Nonetheless, many of us doggedly pursue self-betterment. We set goals, hoping that we’ll achieve them along with whatever benefits they bring. We fantasize about the possibility of becoming someone closer to our idealized version of ourselves.
And during late December, many of us set resolutions for the next year.
Yet time and time again, most of us find our resolutions quickly broken. If you need evidence of this, simply go to any fitness center for a few days in early January and take note of how many people are there. Then, go back in early February. The crowds will almost always be gone.
There’s one resolution, though, that can rule them all. It’s one that I’ve found helpful when trying to change myself in a small way.

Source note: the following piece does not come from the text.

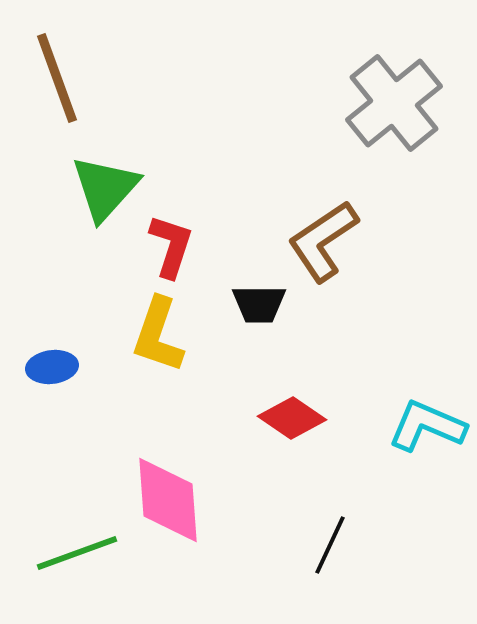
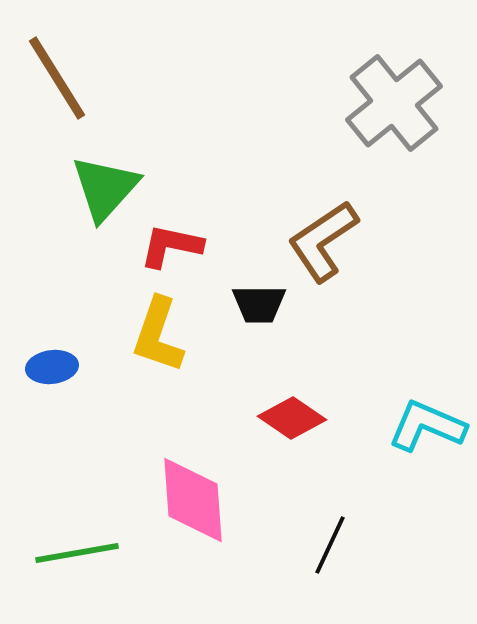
brown line: rotated 12 degrees counterclockwise
red L-shape: rotated 96 degrees counterclockwise
pink diamond: moved 25 px right
green line: rotated 10 degrees clockwise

That resolution is simply this: Pick one new good habit and stick to it no matter what. Make yourself a slave to it.
Practice your new habit when you feel like it.
Practice your new habit when you don’t feel like it.
But whatever happens, stick to it.
Another way to think about this is to make a resolution to keep one resolution. Don’t try to change everything about your life or all of your habits—that’s exhausting and won’t work. Pick one manageable aspect of your life, something that you can do every day or every week.
And stick to it.
For example, one of my resolutions last year at this time was to write a blog post every week. Sometimes I felt like it—the ideas and the words came easily. Other times, it was tough. There were a few times when I woke up at 4 a.m. on a weekend to make sure I wrote my post.
Over time, though, it got easier. It became a good habit, one that I’m beginning to take for granted. It’s no longer a “change”—it’s simply something I do every week.
As you think about 2017, I encourage you to think about New Year’s Resolutions. But I encourage you even more to think about focusing your efforts on just a few resolutions, or even just one. Pick one habit, something that you can easily measure (e.g., “Did I do this—yes or no?”), and implement it.
Because when everything is a priority, nothing is a priority.
By the way, this applies to your professional life just as much as to your personal life. How do you think your employees or coworkers feel when you pile on a long list of new procedures or strategic initiatives?
Instead, focus. Pick one new good habit. And in 2017, make it part of your life—no matter what.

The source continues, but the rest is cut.